PARÍS (EFE).— La Sala Filarmónica de París explora la historia de la música de los videojuegos en una exposición consagrada a su evolución, con experiencias inmersivas y múltiples actividades “jugables” en torno a sagas como “Super Mario” y “Final Fantasy”.

Con la premisa de que basta con oír algunas notas evocadoras para que resurjan los recuerdos, la muestra comienza con extractos sonoros de videojuegos clásicos frente a mosaicos del artista francés Invader, que recrean partidas de títulos como “Break Out” (1976) y “Pac-Man” (1982).

Un pasillo central repleto de máquinas recreativas invita a viajar en el tiempo, con familias enteras agolpadas en torno a juegos de otra época, cuando sus bandas sonoras aún se limitaban a unos simples pitidos.

“Esto me recuerda a los años 90 y a la paga que tenía los domingos, de una moneda de 10 francos o de cinco, que metía en los recreativos para intentar ganar a la máquina”, rememora Pierre, de 43 años, quien dice que ha usado mandos de consola desde que tiene uso de memoria.

“Para una persona como yo, que tiene más de 40 años y ha crecido con los videojuegos, esto también se trata de transmitir un legado y de mostrar que los videojuegos son una auténtica forma de entretenimiento”, añade.

La exposición propone un recorrido cronológico y temático en torno al desarrollo de la industria, con 29 videojuegos que apelan al descubrimiento para los pequeños y a la nostalgia para los más grandes.

Irène, una joven instrumentista de visita por la exhibición con dos compañeras, explica que, para ellas, la banda sonora es uno de los elementos más importantes en un videojuego.

“Las tres somos músicas y la música de los videojuegos fue una gran fuente de inspiración para que yo empezara a crearla y a practicarla, en general”, dice.

Jeanne agrega que, si bien a ella le gusta escuchar la música mientras juega, “volver a escucharla más tarde es absolutamente genial”, en referencia a la presencia creciente de las composiciones en plataformas digitales.

De hecho, las bandas sonoras de videojuegos se han convertido en un fenómeno musical en sí mismo: las canciones de títulos como “Minecraft” (2009) y “Undertale” (2015), dos de los juegos independientes más populares de la historia, acumulan cientos de millones de reproducciones en Spotify.

La muestra también propone videojuegos modernos con una importante presencia de títulos franceses como “Rayman: Legends” (2011) y una sección enteramente dedicada a los videojuegos de baile y ritmo, como el célebre simulador de guitarra “Guitar Hero” (2005).

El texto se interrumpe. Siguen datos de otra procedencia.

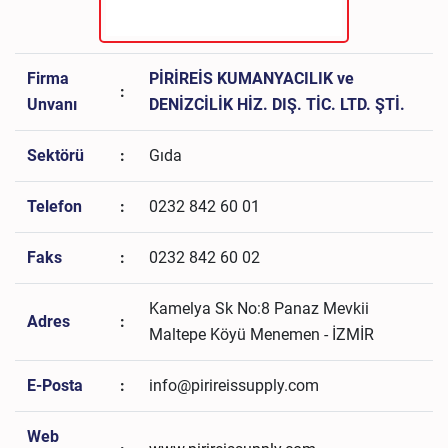
Firma
PİRİREİS KUMANYACILIK ve
:
Unvanı
DENİZCİLİK HİZ. DIŞ. TİC. LTD. ŞTİ.
Sektörü
:
Gıda
Telefon
:
0232 842 60 01
Faks
:
0232 842 60 02
Kamelya Sk No:8 Panaz Mevkii
Adres
:
Maltepe Köyü Menemen - İZMİR
E-Posta
:
info@pirireissupply.com
Web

En la exposición, estas melodías se combinan con los de altavoces de televisión de tubo, entre modelos originales de consolas antiguas, una galería de vinilos de bandas sonoras, e incluso una GameBoy diseccionada.

En un comunicado, los organizadores de la exposición recuerdan que los videojuegos emplean “desde orquestas sinfónicas hasta la electrónica más experimental” para “dialogar con el jazz, el rock y la música popular”.

Se inventa así “una forma singular: una música que no se conforma con ser escuchada, sino que se vive, se experimenta y se juega”.